Verification of sample size calculation via simulation

library(gsDesignNB)
library(data.table)
library(ggplot2)
library(gt)

Introduction

This vignette verifies the accuracy of the sample_size_nbinom() function by comparing its theoretical predictions for average exposure, statistical information, and power against results from a large-scale simulation study.

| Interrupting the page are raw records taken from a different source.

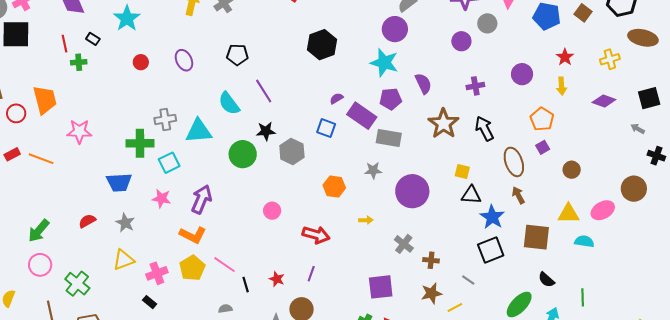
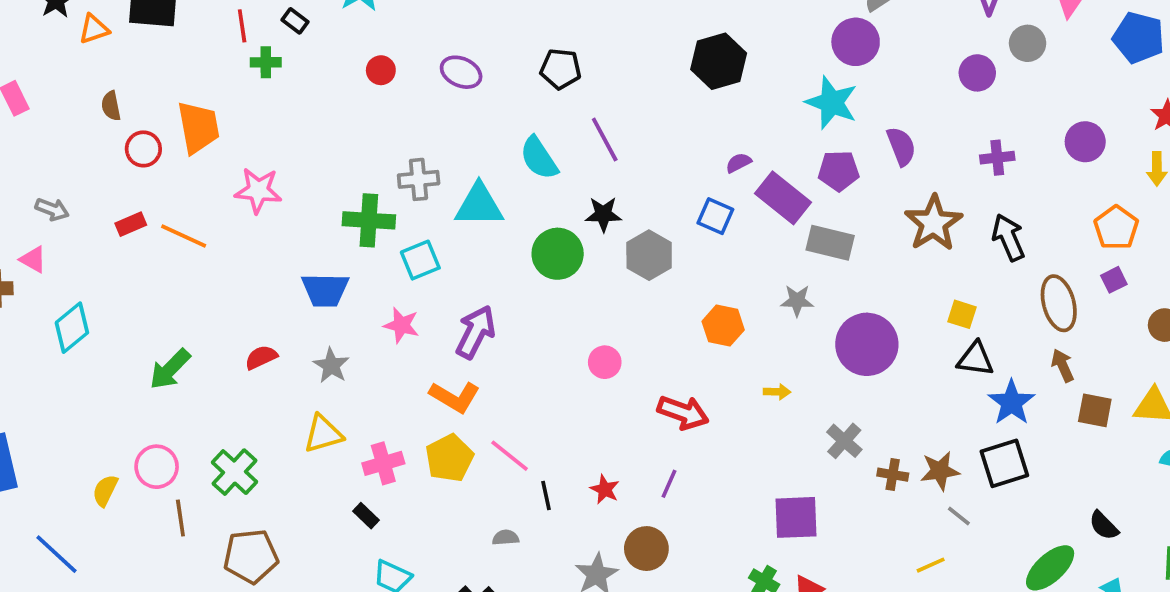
purple ellipse: (184, 60) -> (461, 72), turned -45
brown square: (536, 237) -> (1095, 410), moved, size x0.7
pink circle: (40, 265) -> (157, 467), moved
brown star: (432, 293) -> (940, 471), moved

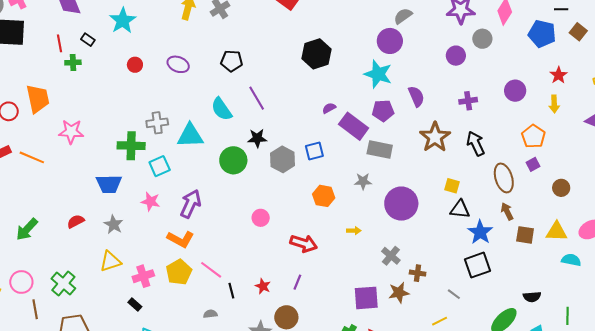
blue square: (715, 216) -> (314, 151), moved, turned -36
brown star: (940, 471) -> (399, 293), moved
black semicircle: (1104, 526) -> (532, 297), turned -48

We specifically test a scenario with:

Piecewise constant accrual rates.
Piecewise exponential dropout (constant in this example).
Negative binomial outcomes.
Event gaps (dead time after each event).
Fixed follow-up design.

The simulation uses the corrected sample size (\(n = 436\)) computed by sample_size_nbinom(), which includes the second-order Taylor correction for Jensen’s inequality in the event gap effective rate (see vignette("sample-size-nbinom")). Results for the first \(n = 422\) subjects are also extracted from each simulation to compare with the uncorrected (naive) sample size.

Simulation design

Parameters

Rates: \(\lambda_1 = 0.4\) (Control), \(\lambda_2 = 0.3\) (Experimental).
Dispersion: \(k = 0.5\).
Power: 90%.
Alpha: 0.025 (one-sided).
Dropout: 10% per year adjusted to monthly rate (\(\delta = 0.1 / 12\)).
Trial duration: 24 months.
Max follow-up: 12 months.
Event gap: 20 days.
Accrual: Piecewise ramp-up over 12 months (Rate \(R\) for 0-6mo, \(2R\) for 6-12mo).

Theoretical calculation

First, we calculate the required sample size and expected properties using sample_size_nbinom().

# Parameters
lambda1 <- 0.4
lambda2 <- 0.3
dispersion <- 0.5
power <- 0.9
alpha <- 0.025
dropout_rate <- 0.1 / 12
max_followup <- 12
trial_duration <- 24
event_gap <- 20 / 30.42 # 20 days

# Accrual targeting 90% power
accrual_rate_rel <- c(1, 2)
accrual_duration <- c(6, 6)

design <- sample_size_nbinom(
  lambda1 = lambda1, lambda2 = lambda2, dispersion = dispersion,
  power = power,
  alpha = alpha, sided = 1,
  accrual_rate = accrual_rate_rel,
  accrual_duration = accrual_duration,
  trial_duration = trial_duration,
  dropout_rate = dropout_rate,
  max_followup = max_followup,
  event_gap = event_gap
)

print(design)
#> Sample size for negative binomial outcome
#> ==========================================
#> 
#> Sample size:     n1 = 218, n2 = 218, total = 436
#> Expected events: 1304.3 (n1: 723.4, n2: 580.9)
#> Power: 90%, Alpha: 0.025 (1-sided)
#> Rates: control = 0.4000, treatment = 0.3000 (RR = 0.7500)
#> Dispersion: 0.5000, Avg exposure (calendar): 11.42
#> Avg exposure (at-risk): n1 = 9.04, n2 = 9.54
#> Event gap: 0.66
#> Dropout rate: 0.0083
#> Accrual: 12.0, Trial duration: 24.0
#> Max follow-up: 12.0

Simulation results

We simulated 3,600 trials at the corrected sample size (\(n = 436\)). For each trial, we also analyzed the first \(n = 422\) subjects to provide a comparison with the naive (uncorrected) sample size. This number of simulations achieves a standard error for the power estimate of approximately 0.005 when the true power is 90% (\(\sqrt{0.9 \times 0.1 / 3600} = 0.005\)). The simulation script is located in data-raw/generate_simulation_data.R.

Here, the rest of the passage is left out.